Indonesien: Das sind die ältesten Höhlenmalereien des Homo Sapiens

Diese Kunstwerke sind 44.000 Jahre alt und damit bedeutend älter als alle anderen bisher entdeckten Felsmalereien moderner Menschen. Doch ihr Fundort sorgt für Verwunderung.
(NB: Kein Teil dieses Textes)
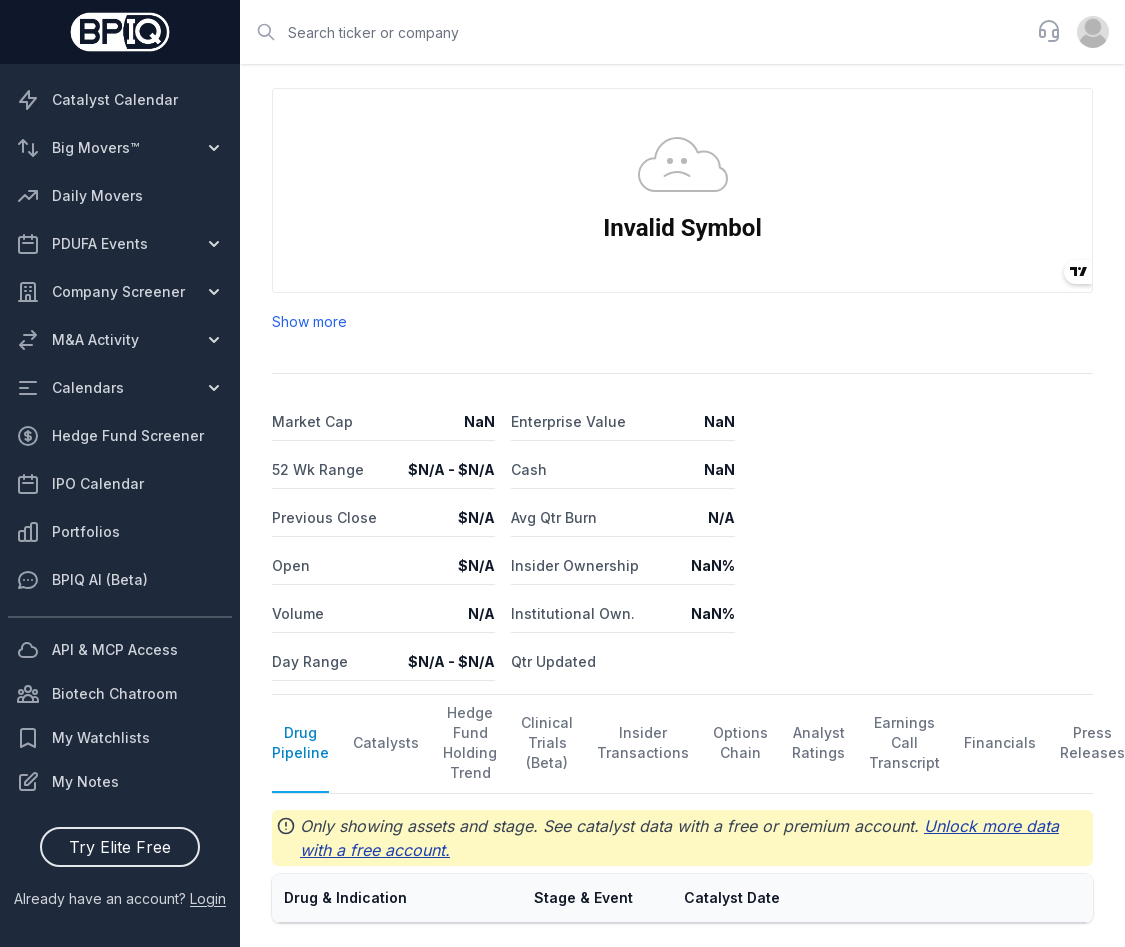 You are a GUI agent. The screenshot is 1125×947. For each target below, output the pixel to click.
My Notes (67, 782)
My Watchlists (83, 738)
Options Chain (740, 742)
Älteste Höhlenmalereien moderner Menschen befinden sich in Indonesien, Geschichte, Paläontologie, Steinzeit, Die Vergessene Bibliothek, Anastasia Michailova

Das ist die bisher älteteste gefundene Felszeichnung der Welt. Diese narrative Szene zeigt die Jagd auf einen Zwergbüffel. Bild: Ratno Sardi, Griffith University

Menschenähnliche Mischwesen, die große Säugetiere jagen – diese oder so ähnliche Darstellungen hielt Homo Sapiens in vielen Teilen der Welt bereits zu grauer Vorzeit auf Höhlenwänden fest. Doch die jüngst entdeckten Felsmalereien sind anders. Diese Kunstwerke in Indonesien wurden auf erstaunliche 44.000 Jahre datiert und sind damit etwa 10.000 Jahre älter als jede andere Jagdszene auf Stein. Viele hätten so alte Höhlenzeichnungen eher in Afrika oder Europa vermutet und nicht auf einer Insel zwischen dem Indischen und Pazifischen Ozean.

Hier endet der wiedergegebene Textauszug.